2011 A-Lc 16, 1-8 Vendredi 31e semaine ordinaire - jeu de miroirs
Année A: Vendredi de la 31e semaine ORDINAIRE (LITAO31V.11)
Lc 16, 1-8 : jeu de miroirs
Que vais-je faire ? Ce matin, ce n'est pas uniquement dans ce passage de Luc que nous entendons cette question que se pose le gérant malhonnête, paralysé devant la perspective de tout perdre. Songeons à cet homme riche qui se pose la même question devant une récolte d'une telle abondance qu'il ne sait plus où l'engranger (Lc 12, 16-21). C'est la même question que se pose ce juge inique qui ne craint pas Dieu, qui ne respecte personne mais qui va s'empresser de rendre justice à cette veuve qui le harcelait (Lc 18, 2-5).
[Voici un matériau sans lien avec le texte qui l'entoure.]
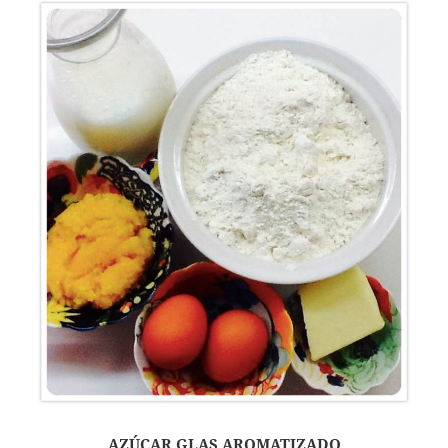
AZÚCAR GLAS AROMATIZADO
Ces personnages sont tournés vers l'extérieur, voilà ce qui caractérise ces trois comportements. Une lecture, une écoute même peu attentive, nous les rendent peu sympathiques. Quelque chose nous agace tant ils ne parlent que d'eux-mêmes, incapables qu'ils sont de frayer un chemin en eux pour l'autre. Jésus dénonce un risque toujours actuel du «one man show».
Que vais-je faire ? C'est la même question que se posent ailleurs dans l'évangile, d'autres personnages bibliques tournés vers l'intérieur. Le fils prodigue, entrant en lui-même, se dit : je vais retourner chez mon père (Lc 15, 18). Marie, dès les premières pages de l'évangile, par sa question à l'ange : que vais-je faire, ouvre son espace intérieur à cette rencontre qui allait bouleverser toute sa vie. Se tourner vers l'intérieur, voilà une invitation qui retentit à chaque page de l'Évangile.
Cette question-parole de Dieu que vais-je faire, il est important d'en faire la question-parole qui ouvre toutes nos journées avant même la lecture de notre journal du matin. Le premier journal qu'il nous faut lire le matin, c'est la parole de Dieu qui, comme hier, nous interpelle. Ouvrir chaque matin le Livre pour comme vient de le redire Paul aux romains, raviver notre mémoire (Rm 15, 14).Le livre d'Isaïe, dans le chant du serviteur, dit: chaque matin ta parole me réveille...tu ouvres mon oreille.
À travers ce gérant, la Parole parle. La Parole nous parle à nous. Une Parole qui n'a personne pour l'écouter est impensable. C'est une parole «en l'air», perdue. Une parole dans le vide. Jésus nous parle pour que nous parlions de lui. Ainsi circule la Parole. Nous sommes, chrétiens, des gens de parole, de la Parole.
Question : que vais-je faire pour parler de Lui ? Que vais-je faire pour que ma parole sur Dieu fasse autorité ? Luc nous donne cette réponse : avoir assez d'habileté pour nous donner une vie intérieure. En nous, il y a un temple intime, un lieu intime, loin des regards si nécessaires à ce gérant, qui donne de la profondeur à nos vies.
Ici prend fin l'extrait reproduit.